FAO Regional Office for Europe and Central Asia

Locust control can be made more sustainable, Central Asia’s agriculture ministers say

©FAO/Hashim Azizi

07/06/2024

Budapest/Astana - Locusts and grasshoppers are serious threats to agriculture in Central Asia. Some 25 million ha of cultivated land are threatened by three of these pests – Italian, Moroccan and migratory locusts – with the potential to jeopardize the food security and livelihoods of at least 20 million people, including the most vulnerable rural populations.

Agriculture ministers from the five Central Asian countries came together at a virtual meeting today to discuss and share examples of sustainable locust management. Facilitated by the Food and Agriculture Organization of the United Nations (FAO), the meeting was the eighth annual gathering of the ministers, with Kazakhstan serving as this year’s host.

The goal of the meeting was to strengthen cross-border and long-term regional cooperation and to share experience, knowledge and lessons learned from locust campaigns. The meeting also covered advanced approaches to improving country capacities and supporting a preventive approach for better locust management and the reduction of risks related to locust outbreaks.

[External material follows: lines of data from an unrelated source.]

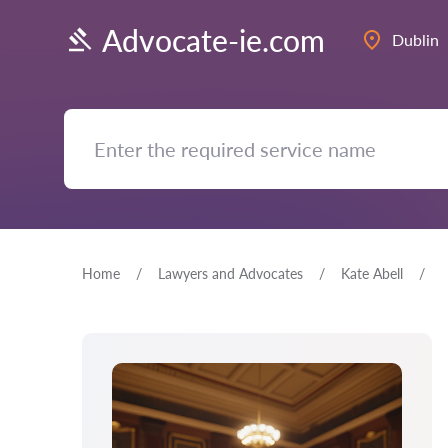
Advocate-ie.com
Dublin
Home
Lawyers and Advocates
Kate Abell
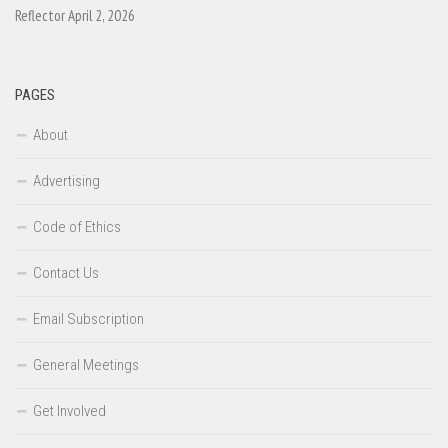
Reflector April 2, 2026
PAGES
About
Advertising
Code of Ethics
Contact Us
Email Subscription
General Meetings
Get Involved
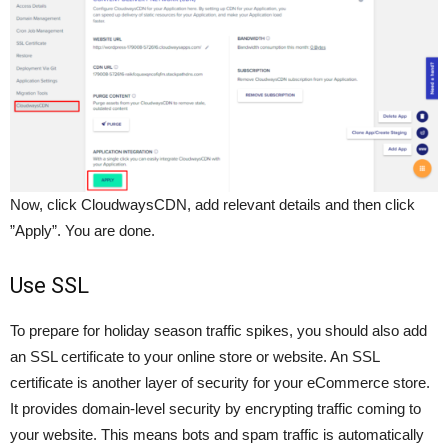
Now, click CloudwaysCDN, add relevant details and then click
”Apply”. You are done.
Use SSL
To prepare for holiday season traffic spikes, you should also add
an SSL certificate to your online store or website. An SSL
certificate is another layer of security for your eCommerce store.
It provides domain-level security by encrypting traffic coming to
your website. This means bots and spam traffic is automatically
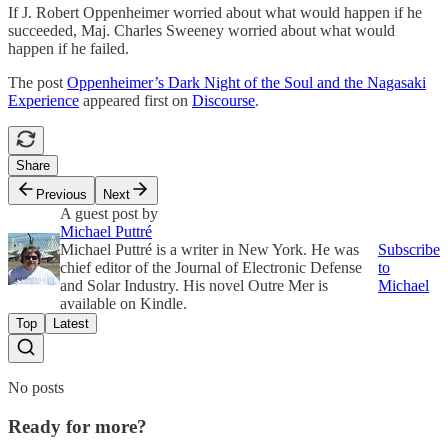
If J. Robert Oppenheimer worried about what would happen if he
succeeded, Maj. Charles Sweeney worried about what would
happen if he failed.
The post
Oppenheimer’s Dark Night of the Soul and the Nagasaki
Experience
appeared first on
Discourse
.
Share
Previous
Next
A guest post by
Michael Puttré
Michael Puttré is a writer in New York. He was
Subscribe
chief editor of the Journal of Electronic Defense
to
and Solar Industry. His novel Outre Mer is
Michael
available on Kindle.
Top
Latest
No posts
Ready for more?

Participants included Azat Sultanov, Vice-Minister of Agriculture of Kazakhstan; Samat Nasirdinov, Deputy Minister of Water Management, Agriculture and Processing Industry of Kyrgyzstan; Nigina Anvari, Deputy Minister of Agriculture of Tajikistan; Charyyar Chetiev, Minister of Agriculture of Turkmenistan; and Ibrokhim Ergashev, Director General of the Agency of Plant Quarantine and Protection of Uzbekistan. Also attending were representatives of United Nations agencies, resource partners and international financial institutions, including the Japan International Cooperation Agency and the U.S. Agency for International Development.

“A key question is how to go further and ensure the continuation of regional cooperation as well as sustain early warning and early reaction and use of advanced locust control,” said Viorel Gutu, FAO Assistant Director-General and Regional Representative for Europe and Central Asia. He added that reducing the impacts of locust control on food security and livelihoods and limiting the risks to human health and the environment are key to ensuring better production and a better environment.

Locust control in Central Asia

Agricultural production systems, which are vital to Central Asian countries, are prone to disturbances from locust outbreaks and other external pressures.

Locusts, plant pests with a high capacity to multiply, can fly up to 100 km per day and settle new areas over a wide range of habitats. They can damage cereal crops, leguminous plants, sunflowers, tobacco, vineyards, vegetables, fruit orchards, cotton, rangelands and other plants common in Central Asian countries.

Due to their adaptability, locusts are becoming increasingly dangerous as the climate changes. For example, locust situations have deteriorated alongside frequent droughts towards the beginning of the twenty-first century, and outbreaks have occurred in several countries since 2006.

Currently, locust control in Central Asia is essentially chemical via the application of broad-spectrum insecticides. Most of those insecticides can have negative effects on human health and non-target organisms. Therefore, a shift to environmentally friendly biopesticides that kill only locusts and present minimum risks to human health and non-target organisms is essential for sustainable locust control in the region.

The ongoing FAO “Programme to improve national and regional locust management in the Caucasus and Central Asia”, which began in October 2011, has the overall objective of reducing the occurrence and intensity of locust outbreaks and minimizing the impacts of chemical control operations on human health and the environment. Within this framework, a project funded by the Japan International Cooperation Agency is being implemented in Afghanistan and the five Central Asian countries, and a second regional project funded by the United States Agency for International Development is being undertaken to benefit the countries of the Caucasus and Central Asia. Recently, building on the progress made in recent years, a side event of the Thirty-fourth Session of the Regional Conference for Europe discussed sustainable locust management in the Caucasus and Central Asia.